Task prompt: Nothing but the lines below from the one that contains "fogyasztónak. Így talán" through the one that contains "и не выполнив" should be retyped, exactly and including both ends. Do not include pictures.
** Opening Data supplied block **
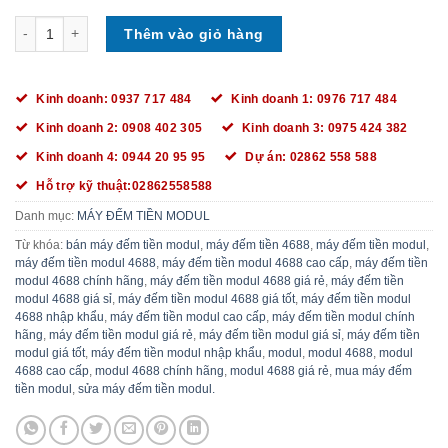
MÁY ĐẾM TIỀN MODUL 4688 số lượng
Thêm vào giỏ hàng
Kinh doanh: 0937 717 484
Kinh doanh 1: 0976 717 484
Kinh doanh 2: 0908 402 305
Kinh doanh 3: 0975 424 382
Kinh doanh 4: 0944 20 95 95
Dự án: 02862 558 588
Hỗ trợ kỹ thuật:02862558588
Danh mục:
MÁY ĐẾM TIỀN MODUL
Từ khóa:
bán máy đếm tiền modul
,
máy đếm tiền 4688
,
máy đếm tiền modul
,
máy đếm tiền modul 4688
,
máy đếm tiền modul 4688 cao cấp
,
máy đếm tiền
modul 4688 chính hãng
,
máy đếm tiền modul 4688 giá rẻ
,
máy đếm tiền
modul 4688 giá sỉ
,
máy đếm tiền modul 4688 giá tốt
,
máy đếm tiền modul
4688 nhập khẩu
,
máy đếm tiền modul cao cấp
,
máy đếm tiền modul chính
hãng
,
máy đếm tiền modul giá rẻ
,
máy đếm tiền modul giá sỉ
,
máy đếm tiền
modul giá tốt
,
máy đếm tiền modul nhập khẩu
,
modul
,
modul 4688
,
modul
4688 cao cấp
,
modul 4688 chính hãng
,
modul 4688 giá rẻ
,
mua máy đếm
tiền modul
,
sửa máy đếm tiền modul.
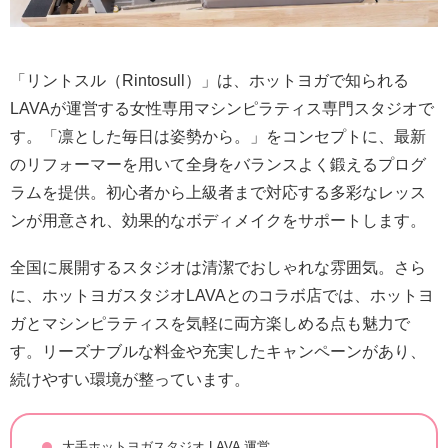
「リントスル（Rintosull）」は、ホットヨガで知られる
LAVAが運営する女性専用マシンピラティス専門スタジオで
す。「凛とした毎日は姿勢から。」をコンセプトに、最新
のリフォーマーを用いて全身をバランスよく鍛えるプログ
ラムを提供。初心者から上級者まで対応する多彩なレッス
ンが用意され、効果的なボディメイクをサポートします。
全国に展開するスタジオは清潔でおしゃれな雰囲気。さら
に、ホットヨガスタジオLAVAとのコラボ店では、ホットヨ
ガとマシンピラティスを気軽に両方楽しめる点も魅力で
す。リーズナブルな料金や充実したキャンペーンがあり、
続けやすい環境が整っています。
大手ホットヨガスタジオ LAVA 運営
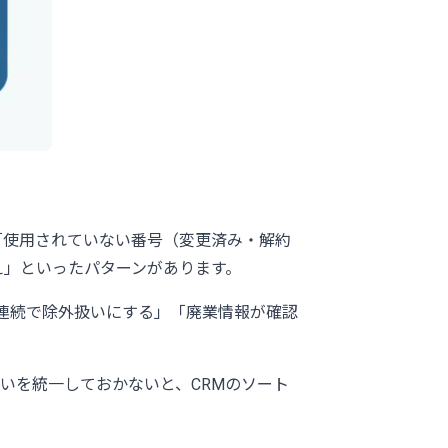
「使用されていない番号（変更済み・解約
え」といったパターンがあります。
連続で除外扱いにする」「廃業情報が確認
いを統一しておかないと、CRMのソート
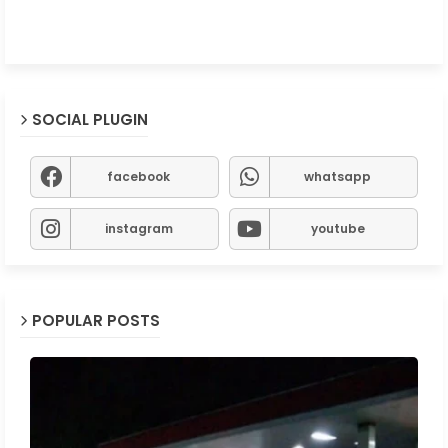
SOCIAL PLUGIN
facebook
whatsapp
instagram
youtube
POPULAR POSTS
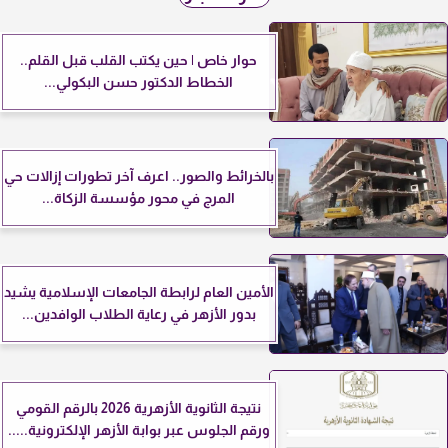
حوار خاص | حين يكتب القلب قبل القلم..
الخطاط الدكتور حسن البكولي...
بالخرائط والصور.. اعرف آخر تطورات إزالات حي
المرج في محور مؤسسة الزكاة...
الأمين العام لرابطة الجامعات الإسلامية يشيد
بدور الأزهر في رعاية الطلاب الوافدين...
نتيجة الثانوية الأزهرية 2026 بالرقم القومي
ورقم الجلوس عبر بوابة الأزهر الإلكترونية.....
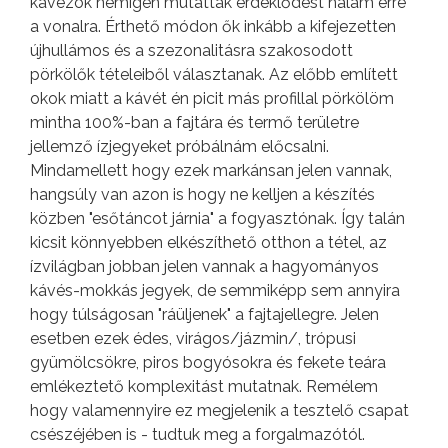
kávézók nemigen mutattak érdeklődést nálam erre
a vonalra. Érthető módon ők inkább a kifejezetten
újhullámos és a szezonalitásra szakosodott
pörkölők tételeiből választanak. Az előbb említett
okok miatt a kávét én picit más profillal pörkölöm
mintha 100%-ban a fajtára és termő területre
jellemző ízjegyeket próbálnám előcsalni.
Mindamellett hogy ezek markánsan jelen vannak,
hangsúly van azon is hogy ne kelljen a készítés
közben "esőtáncot járnia" a fogyasztónak. Így talán
kicsit könnyebben elkészíthető otthon a tétel, az
ízvilágban jobban jelen vannak a hagyományos
kávés-mokkás jegyek, de semmiképp sem annyira
hogy túlságosan "ráüljenek" a fajtajellegre. Jelen
esetben ezek édes, virágos/jázmin/, trópusi
gyümölcsökre, piros bogyósokra és fekete teára
emlékeztető komplexitást mutatnak. Remélem
hogy valamennyire ez megjelenik a tesztelő csapat
csészéjében is - tudtuk meg a forgalmazótól.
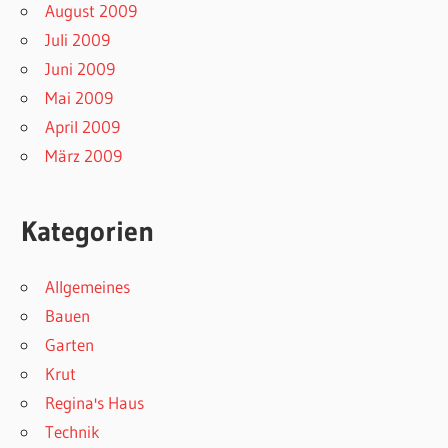
August 2009
Juli 2009
Juni 2009
Mai 2009
April 2009
März 2009
Kategorien
Allgemeines
Bauen
Garten
Krut
Regina's Haus
Technik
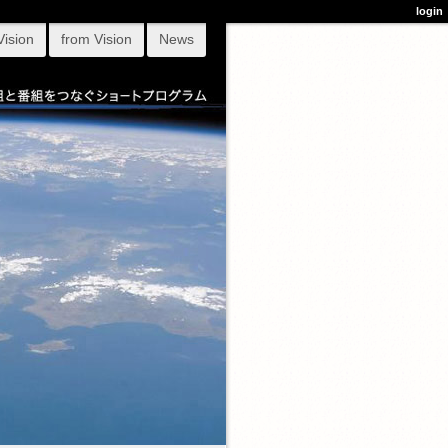
login
Vision
from Vision
News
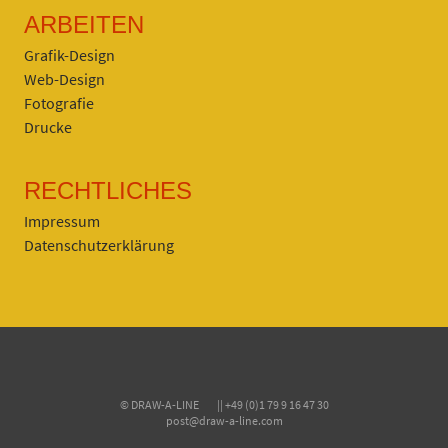
ARBEITEN
Grafik-Design
Web-Design
Fotografie
Drucke
RECHTLICHES
Impressum
Datenschutzerklärung
© DRAW-A-LINE || +49 (0)1 79 9 16 47 30
post@draw-a-line.com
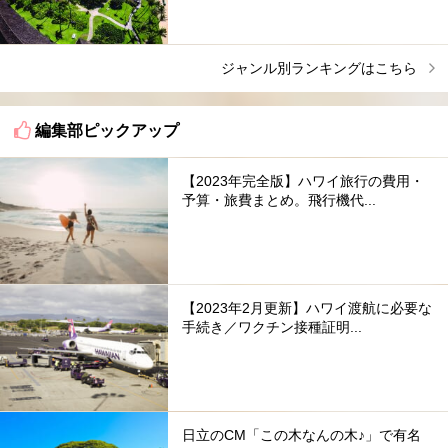
ジャンル別ランキングはこちら
編集部ピックアップ
【2023年完全版】ハワイ旅行の費用・
予算・旅費まとめ。飛行機代...
【2023年2月更新】ハワイ渡航に必要な
手続き／ワクチン接種証明...
日立のCM「この木なんの木♪」で有名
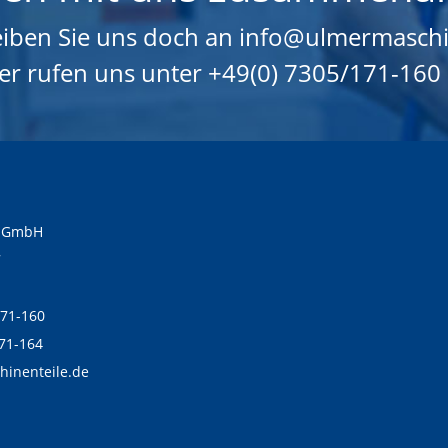
iben Sie uns doch an info@ulmermaschi
er rufen uns unter +49(0) 7305/171-160 
e GmbH
7
171-160
171-164
hinenteile.de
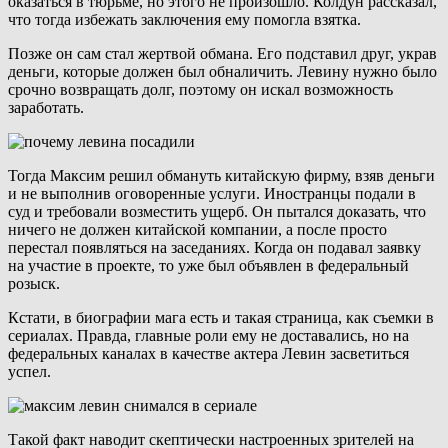
оказаться в тюрьме, но этого не произошло. Колдун рассказал,
что тогда избежать заключения ему помогла взятка.
Позже он сам стал жертвой обмана. Его подставил друг, украв
деньги, которые должен был обналичить. Левину нужно было
срочно возвращать долг, поэтому он искал возможность
заработать.
Тогда Максим решил обмануть китайскую фирму, взяв деньги
и не выполнив оговоренные услуги. Иностранцы подали в
суд и требовали возместить ущерб. Он пытался доказать, что
ничего не должен китайской компании, а после просто
перестал появляться на заседаниях. Когда он подавал заявку
на участие в проекте, то уже был объявлен в федеральный
розыск.
Кстати, в биографии мага есть и такая страница, как съемки в
сериалах. Правда, главные роли ему не доставались, но на
федеральных каналах в качестве актера Левин засветиться
успел.
Такой факт наводит скептически настроенных зрителей на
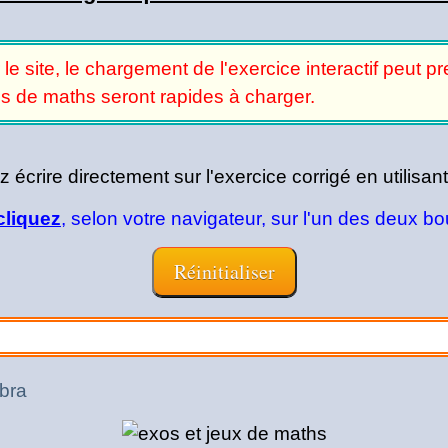
r le site, le chargement de l'exercice interactif peut
és de maths seront rapides à charger.
écrire directement sur l'exercice corrigé en utilisant
cliquez
, selon votre navigateur, sur l'un des deux b
bra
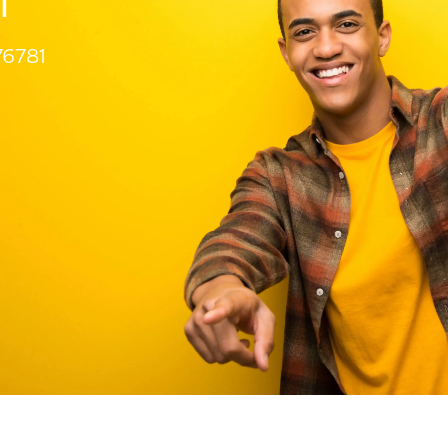
T
6781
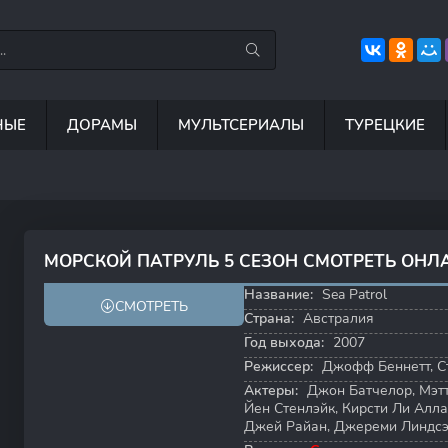
НЫЕ
ДОРАМЫ
МУЛЬТСЕРИАЛЫ
ТУРЕЦКИЕ
7.5
8.8
8.5
6
МОРСКОЙ ПАТРУЛЬ 5 СЕЗОН СМОТРЕТЬ ОНЛ
7.9
7.5
Название:
Sea Patrol
СМОТРЕТЬ
Страна:
Австралия
Год выхода:
2007
Режиссер:
Джофф Беннетт
,
С
Актеры:
Джон Батчелор
,
Мэт
Йен Стенлэйк
,
Кирсти Ли Алл
Джей Райан
,
Джереми Линдсэ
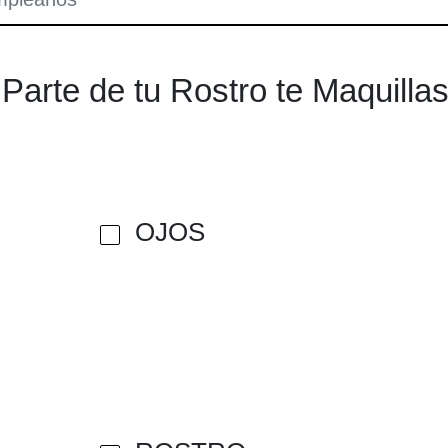
Parte de tu Rostro te Maquilla
OJOS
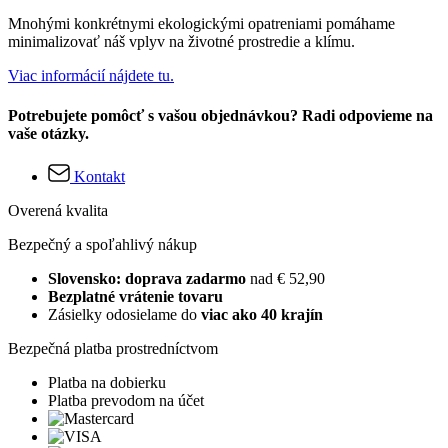
Mnohými konkrétnymi ekologickými opatreniami pomáhame
minimalizovať náš vplyv na životné prostredie a klímu.
Viac informácií nájdete tu.
Potrebujete pomôcť s vašou objednávkou? Radi odpovieme na
vaše otázky.
Kontakt
Overená kvalita
Bezpečný a spoľahlivý nákup
Slovensko: doprava zadarmo
nad € 52,90
Bezplatné vrátenie tovaru
Zásielky odosielame do
viac ako 40 krajín
Bezpečná platba prostredníctvom
Platba na dobierku
Platba prevodom na účet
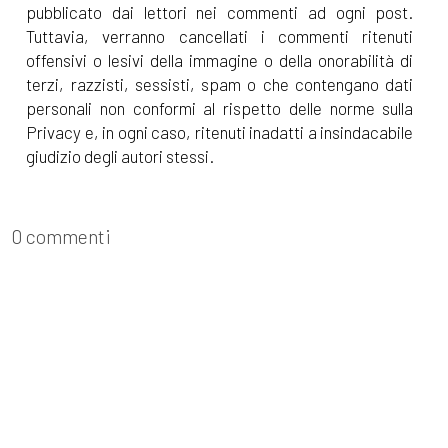
pubblicato dai lettori nei commenti ad ogni post.
Tuttavia, verranno cancellati i commenti ritenuti
offensivi o lesivi della immagine o della onorabilità di
terzi, razzisti, sessisti, spam o che contengano dati
personali non conformi al rispetto delle norme sulla
Privacy e, in ogni caso, ritenuti inadatti a insindacabile
giudizio degli autori stessi.
0 commenti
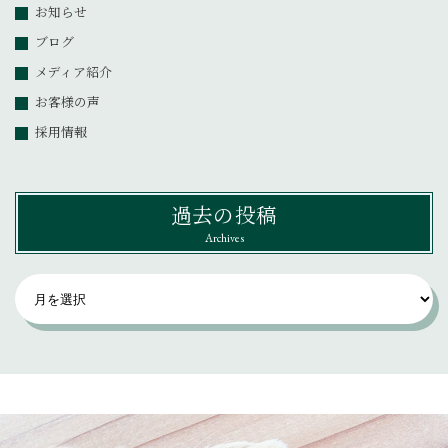
お知らせ
ブログ
メディア紹介
お客様の声
採用情報
過去の投稿
Archives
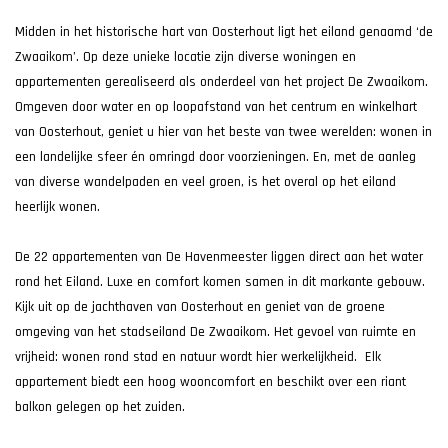
Midden in het historische hart van Oosterhout ligt het eiland genaamd ‘de
Zwaaikom’. Op deze unieke locatie zijn diverse woningen en
appartementen gerealiseerd als onderdeel van het project De Zwaaikom.
Omgeven door water en op loopafstand van het centrum en winkelhart
van Oosterhout, geniet u hier van het beste van twee werelden: wonen in
een landelijke sfeer én omringd door voorzieningen. En, met de aanleg
van diverse wandelpaden en veel groen, is het overal op het eiland
heerlijk wonen.
De 22 appartementen van De Havenmeester liggen direct aan het water
rond het Eiland. Luxe en comfort komen samen in dit markante gebouw.
Kijk uit op de jachthaven van Oosterhout en geniet van de groene
omgeving van het stadseiland De Zwaaikom. Het gevoel van ruimte en
vrijheid: wonen rond stad en natuur wordt hier werkelijkheid. Elk
appartement biedt een hoog wooncomfort en beschikt over een riant
balkon gelegen op het zuiden.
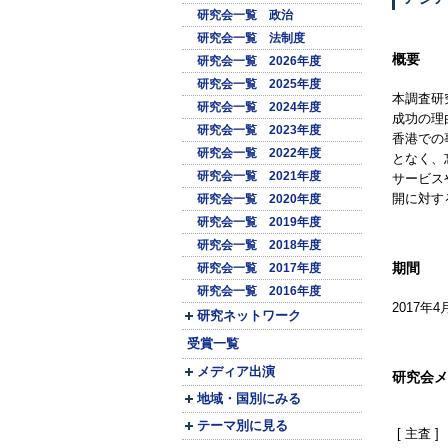
研究会一覧 政治
研究会一覧 法制度
概要
研究会一覧 2026年度
研究会一覧 2025年度
本調査研
研究会一覧 2024年度
成功の理
研究会一覧 2023年度
香港での
研究会一覧 2022年度
となく、
研究会一覧 2021年度
サービス
開に対す
研究会一覧 2020年度
研究会一覧 2019年度
研究会一覧 2018年度
期間
研究会一覧 2017年度
研究会一覧 2016年度
2017年4
研究ネットワーク
受賞一覧
メディア出演
研究会メ
地域・国別にみる
テーマ別に見る
[ 主査 ]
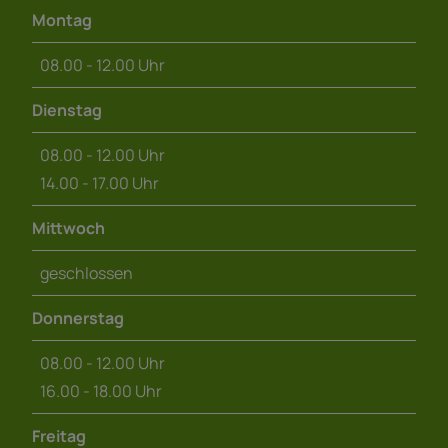
Montag
08.00 - 12.00 Uhr
Dienstag
08.00 - 12.00 Uhr
14.00 - 17.00 Uhr
Mittwoch
geschlossen
Donnerstag
08.00 - 12.00 Uhr
16.00 - 18.00 Uhr
Freitag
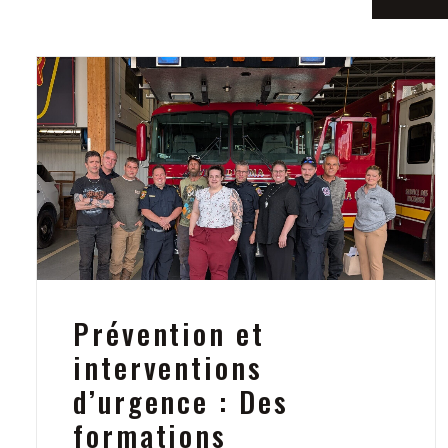
Prévention et
interventions
d’urgence : Des
formations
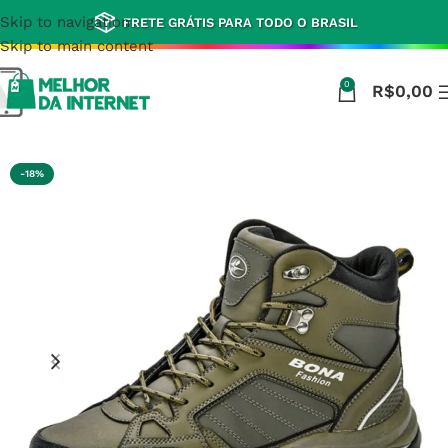
Skip to navigation
FRETE GRÁTIS PARA TODO O BRASIL
Skip to main content
0
R$
0,00
Início
Esporte e Saúde
-18%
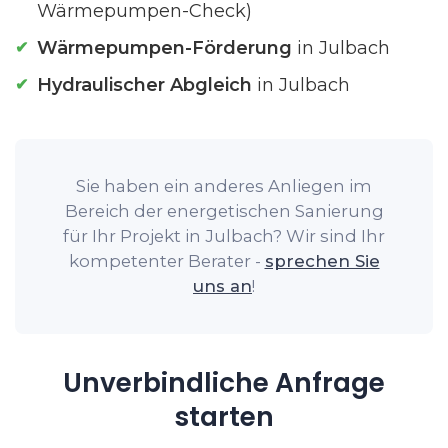
Wärmepumpen-Check)
Wärmepumpen-Förderung
in Julbach
Hydraulischer Abgleich
in Julbach
Sie haben ein anderes Anliegen im
Bereich der energetischen Sanierung
für Ihr Projekt in Julbach? Wir sind Ihr
kompetenter Berater -
sprechen Sie
uns an
!
Unverbindliche Anfrage
starten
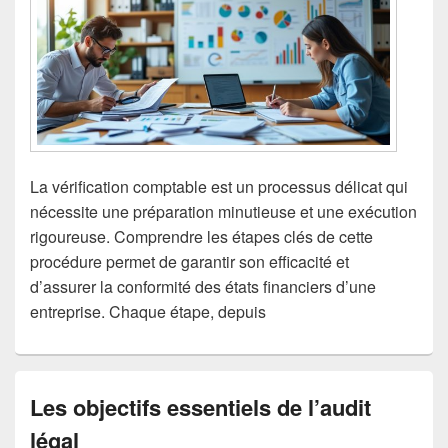
La vérification comptable est un processus délicat qui
nécessite une préparation minutieuse et une exécution
rigoureuse. Comprendre les étapes clés de cette
procédure permet de garantir son efficacité et
d’assurer la conformité des états financiers d’une
entreprise. Chaque étape, depuis
Les objectifs essentiels de l’audit
légal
** Closing Data supplied block **
Solution:
közben "esőtáncot járnia" a fogyasztónak. Így talán
kicsit könnyebben elkészíthető otthon a tétel, az
ízvilágban jobban jelen vannak a hagyományos
kávés-mokkás jegyek, de semmiképp sem annyira
hogy túlságosan "ráüljenek" a fajtajellegre. Jelen
esetben ezek édes, virágos/jázmin/, trópusi
gyümölcsökre, piros bogyósokra és fekete teára
emlékeztető komplexitást mutatnak. Remélem
hogy valamennyire ez megjelenik a tesztelő csapat
csészéjében is - tudtuk meg a forgalmazótól.
August 2009
Juli 2009
Juni 2009
Mai 2009
April 2009
März 2009
Kategorien
Allgemeines
Bauen
Garten
Krut
Regina's Haus
Technik
login
Vision
from Vision
News
ARBEITEN
Grafik-Design
Web-Design
Fotografie
Drucke
RECHTLICHES
Impressum
Datenschutzerklärung
© DRAW-A-LINE || +49 (0)1 79 9 16 47 30
post@draw-a-line.com
ジャンル別ランキングはこちら
編集部ピックアップ
【2023年完全版】ハワイ旅行の費用・
予算・旅費まとめ。飛行機代...
【2023年2月更新】ハワイ渡航に必要な
手続き／ワクチン接種証明...
日立のCM「この木なんの木♪」で有名
iben Sie uns doch an info@ulmermaschi
er rufen uns unter +49(0) 7305/171-160 
e GmbH
7
171-160
171-164
hinenteile.de
оказаться в тюрьме, но этого не произошло. Колдун рассказал,
что тогда избежать заключения ему помогла взятка.
Позже он сам стал жертвой обмана. Его подставил друг, украв
деньги, которые должен был обналичить. Левину нужно было
срочно возвращать долг, поэтому он искал возможность
заработать.
Тогда Максим решил обмануть китайскую фирму, взяв деньги
и не выполнив оговоренные услуги. Иностранцы подали в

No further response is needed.